Pat Buchanan-no friend to union labor-makes a great point:
Be it BMW, Honda, Toyota, Nissan, Mazda, Mitsubishi or Hyundai, the South has become a sanctuary for foreign assembly plants, for which Southern states have been paying subsidies.
Fine.
But why this “Let-them-eat-cake!” coldness toward U.S. auto companies? General Motors employs more workers than all these foreign plants combined. And, unlike Mitsubishi, General Motors didn’t bomb Pearl Harbor.
Ouch!
Read the whole article here-pretty interesting read.
Buchanan as usual is an idiot and I don’t understand why you waste time reading him, let alone quoting him. I’m sure even he doesn’t believe that there is even a single person now working at Mitsubishi or who owns stock in Mitsubishi who took part in the bombing of Pearl Harbor. We dropped two atomic bombs on them and firebombed the rest of the country, as you well know. If Buchanan is so worried about this sort of thing, let him call to account IBM and other U.S. companies that aided and abetted the Nazis during WWII.
If you don’t bail out the banking system, then the banks collapse and there is no U.S. economy. Full stop.
If you don’t bail out the auto industry, there will be hard times for millions – who will eventually recover as the other car companies pick up the slack. The big three have been in trouble for years and continue to go down the same road as if nothing is wrong. Why does GM have 80 models of cars, many of which are essentially the same but with different name plates? Why didn’t GM go global? Why don’t they build better cars that people actually want to buy? Why give them billions of dollars when the obvious result is that they will still go bankrupt a few years after the bailout. Let them go bankrupt. They won’t go out of business. They’ll reorganize. Maybe they’ll get smarter about how they do business. Maybe they’ll be competitive for once.
First he complains that foreign auto companies have plants in the US and then he complains that they have plants abroad. The US plants are profitable or they wouldn’t still be open, tax subsidies or not.
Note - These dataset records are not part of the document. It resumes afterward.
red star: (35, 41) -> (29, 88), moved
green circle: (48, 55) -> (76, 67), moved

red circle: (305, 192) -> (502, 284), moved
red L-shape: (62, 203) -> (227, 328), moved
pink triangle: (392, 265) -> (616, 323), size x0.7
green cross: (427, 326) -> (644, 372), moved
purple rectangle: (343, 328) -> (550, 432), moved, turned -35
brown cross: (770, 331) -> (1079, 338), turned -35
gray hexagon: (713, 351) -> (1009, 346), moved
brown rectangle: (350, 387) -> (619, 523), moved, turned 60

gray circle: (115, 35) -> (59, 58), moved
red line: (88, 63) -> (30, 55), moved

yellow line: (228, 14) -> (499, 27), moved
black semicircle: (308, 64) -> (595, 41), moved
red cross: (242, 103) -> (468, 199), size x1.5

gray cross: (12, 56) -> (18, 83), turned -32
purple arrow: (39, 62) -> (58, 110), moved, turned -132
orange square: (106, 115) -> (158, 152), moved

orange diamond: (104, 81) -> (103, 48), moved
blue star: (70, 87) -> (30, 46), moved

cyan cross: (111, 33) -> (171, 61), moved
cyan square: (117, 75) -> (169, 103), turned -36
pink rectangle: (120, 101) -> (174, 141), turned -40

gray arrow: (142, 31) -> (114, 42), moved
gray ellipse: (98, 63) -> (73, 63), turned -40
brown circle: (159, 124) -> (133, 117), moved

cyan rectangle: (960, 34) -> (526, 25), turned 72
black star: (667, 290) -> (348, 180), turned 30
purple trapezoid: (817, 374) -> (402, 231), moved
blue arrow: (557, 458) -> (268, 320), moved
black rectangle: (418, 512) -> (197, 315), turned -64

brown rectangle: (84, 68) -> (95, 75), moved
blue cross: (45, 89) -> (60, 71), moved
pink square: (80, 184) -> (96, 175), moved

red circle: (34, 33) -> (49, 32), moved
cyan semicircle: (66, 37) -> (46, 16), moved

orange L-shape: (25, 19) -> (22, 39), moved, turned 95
Uh, Pearl Harbor was over 65 years ago, Pat, I think forgiveness is the conventional wisdom.
His point was that there was a reason that plants located in the South and it had nothing to do with a love of southern food. They had no choice-if they did not build in the US the Reagan Administration was going to slap killer tarriffs on them. Go back and read the whole article.
Plus-its not just the Auto companies failing-its the size of the herd they drag down with them, and the economic impact to an already weak economy. We spend billions to wage two counter-productive wars overseas, yet we can’t be bothered to support our own workers.
In ordinary times- I might be inclined to agree with you. These are not ordinary times.
Lt Nixon..
As one who lost a family member who survived the sinking of the Houston, only to
be killed in a Jap prison camp..
I don’t think so..maybe you can convince the next generation..
You know I like this article (‘course I have skin in this game)…
For all you naysayers, if we have been screwing up for so long, why is the F-series the best selling vehicle in the US…again?